Now let us imagine the very early stages of the Voyages of Discovery, when rumour outran fact.  Instead of the Cyclopes with one central eye, there were the Monopods, with one central leg and foot.  Further south of the Monopods, were even more unknown regions, ‘Here be Dragons’ as the early maps put it: not wishing to be thought ignorant.
            Maybe, maybe not.  One guess was as good as another.    Some might say there were dragons; others might say there weren’t.  Others again might say that not only did the dragons not exist; neither did the lands they were supposed to inhabit.  On a slightly different tack, some might say these lands, if they existed, were accessible to everybody; others that they were the entitlement of a select few who could cope with the climate.  And so on.
            You could play this guessing game for ever.  The only way to bring it to an end was the actual reports of actual returning travellers.   No there are not Monopods, but there are other humans like us with a different skin colour.  No there are not dragons, but there are crocodiles and alligators. 

We are in much the same position with the question of life after death.  Emily Brontë seems to suggest in Wuthering Heights that there are different sorts of Heaven for different sorts of people.  I have a real problem with shaping Heaven to suit yourself, rather than shaping yourself to be suitable for Heaven.  Otherwise, presumably, Heaven for a bully would be an eternity of victims unable to escape.   But Heaven for a victim would be an eternity with no bullies.   How do you reconcile the conflicting demands?
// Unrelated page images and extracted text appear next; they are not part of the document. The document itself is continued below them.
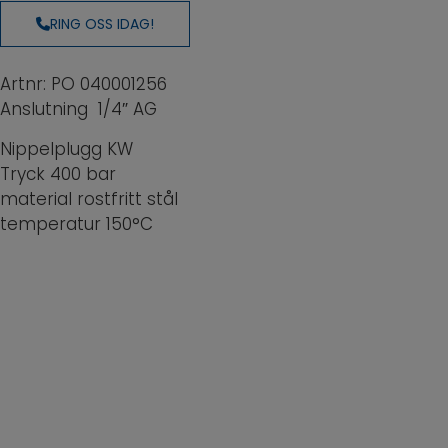
RING OSS IDAG!
Artnr: PO 040001256
Anslutning 1/4″ AG
Nippelplugg KW
Tryck
400 bar
material
rostfritt stål
temperatur
150°C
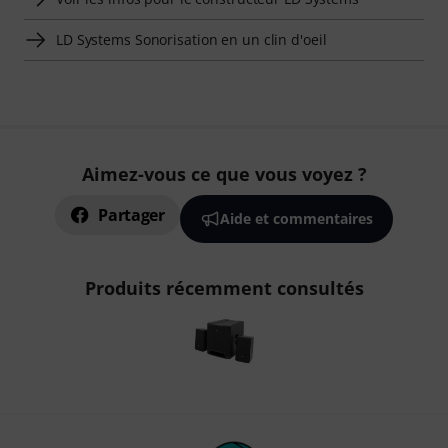
LD Systems Sonorisation en un clin d'oeil
Aimez-vous ce que vous voyez ?
Partager
Aide et commentaires
Produits récemment consultés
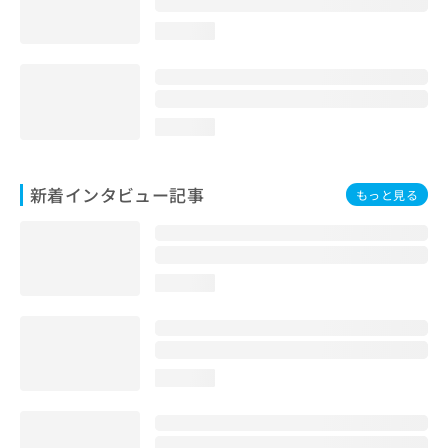
loading...
loading...
新着インタビュー記事
もっと見る
loading...
loading...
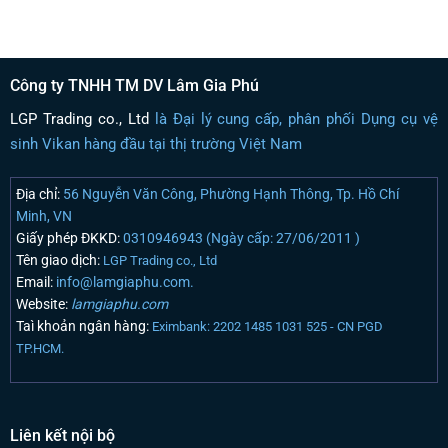
Công ty TNHH TM DV Lâm Gia Phú
LGP Trading co., Ltd
là Đại lý cung cấp, phân phối Dụng cụ vệ
sinh Vikan hàng đầu tại thị trường Việt Nam
Địa chỉ:
56 Nguyễn Văn Công, Phường Hạnh Thông, Tp. Hồ Chí
Minh, VN
Giấy phép ĐKKD:
0310946943 (Ngày cấp: 27/06/2011 )
Tên giao dịch:
LGP Trading co., Ltd
Email:
info@lamgiaphu.com.
Website:
lamgiaphu.com
Taì khoản ngân hàng:
Eximbank: 2202 1485 1031 525 - CN PGD
TP.HCM.
Liên kết nội bộ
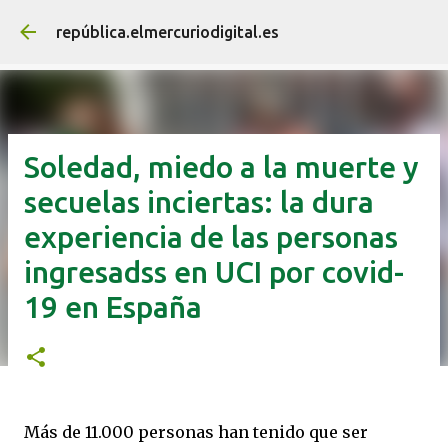
Ir al contenido principal
república.elmercuriodigital.es
Soledad, miedo a la muerte y
secuelas inciertas: la dura
experiencia de las personas
ingresadss en UCI por covid-
19 en España
Más de 11.000 personas han tenido que ser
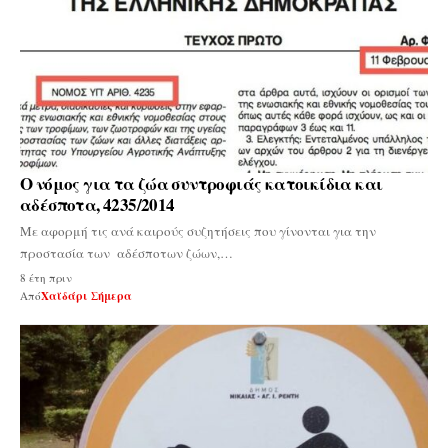
Ο νόμος για τα ζώα συντροφιάς κατοικίδια και
αδέσποτα, 4235/2014
Με αφορμή τις ανά καιρούς συζητήσεις που γίνονται για την
προστασία των αδέσποτων ζώων,…
8 έτη πριν
Από
Χαϊδάρι Σήμερα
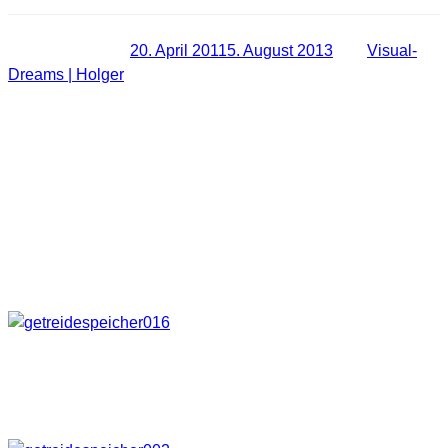
Veröffentlicht am
20. April 2011
5. August 2013
von
Visual-
Dreams | Holger
[URBEX] Unser täglich Brot …
Unter der Rubrik Zufallsfunde kann ich dieses Gebäude
verbuchen. Bei der Fahrt zu einem anderen Ziel stach mir
der Bau vom Weiten ins Auge. Einmal kurz einen
Zwischenstopp eingelegt, der sich meiner Meinung nach
auch gelohnt hat. Ist mal was anderes. Was mag wohl da drin
sein?
Das es mit der Landwirtschaft zu tun hatte war mir eigentlich
klar, wenn man die anderen Teile der Location betrachtete.
Hier also nun ein paar Eindrücke.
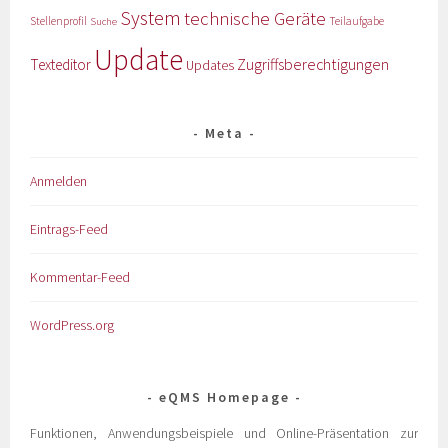
System
technische Geräte
Stellenprofil
Teilaufgabe
Suche
Update
Zugriffsberechtigungen
Texteditor
Updates
Meta
Anmelden
Eintrags-Feed
Kommentar-Feed
WordPress.org
eQMS Homepage
Funktionen, Anwendungsbeispiele und Online-Präsentation zur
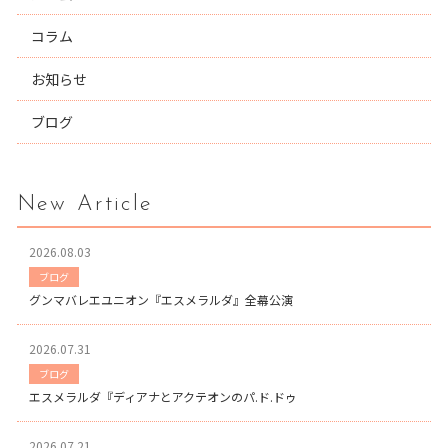
コラム
お知らせ
ブログ
New Article
2026.08.03
ブログ
グンマバレエユニオン『エスメラルダ』全幕公演
2026.07.31
ブログ
エスメラルダ『ディアナとアクテオンのパ.ド.ドゥ
2026.07.21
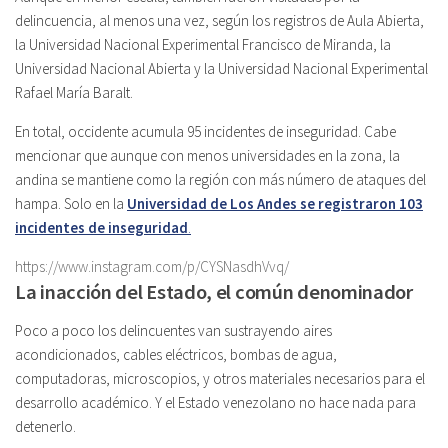
delincuencia, al menos una vez, según los registros de Aula Abierta,
la Universidad Nacional Experimental Francisco de Miranda, la
Universidad Nacional Abierta y la Universidad Nacional Experimental
Rafael María Baralt.
En total, occidente acumula 95 incidentes de inseguridad. Cabe
mencionar que aunque con menos universidades en la zona, la
andina se mantiene como la región con más número de ataques del
hampa. Solo en la
Universidad de Los Andes se registraron 103
incidentes de inseguridad
.
https://www.instagram.com/p/CYSNasdhVvq/
La inacción del Estado, el común denominador
Poco a poco los delincuentes van sustrayendo aires
acondicionados, cables eléctricos, bombas de agua,
computadoras, microscopios, y otros materiales necesarios para el
desarrollo académico. Y el Estado venezolano no hace nada para
detenerlo.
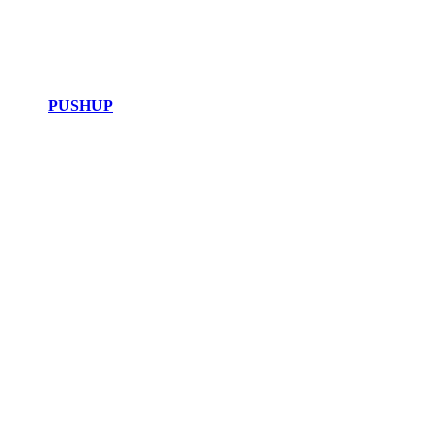
PUSHUP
 The speculation does not end there. Maybe some go to Heaven and some go to Hell.  Maybe every one, even the Devil, goes to Heaven eventually.   Maybe there's reincarnation until you can break out of the cycle of existence. .  Maybe all this is wish fulfilment, illusion etc and death really finishes you.
How can we ever know?  You can’t kill a few sample people and ask them to bring back a report about what’s on the other side: once they’ve gone, it’s like East Berliners escaping over the Wall in the old days.  They disappear for good.
The only person who could speak with authority about whether or not the after life exists, and what it is like, is one who had returned from the dead.    That is one reason that it matters so much whether the Resurrection happened or not, and why St Paul said he preached two things: Christ and Resurrection.  No Resurrection, no Christianity.  Eat, drink, be merry – and die tomorrow.

Incarnation and Resurrection, if true, impart authority and authenticity.  On that basis, and on that basis alone, Christianity may claim authority over other religions. But reduce Christianity to being nice to other people and it has no more authority in the marketplace of ideas than does anything else.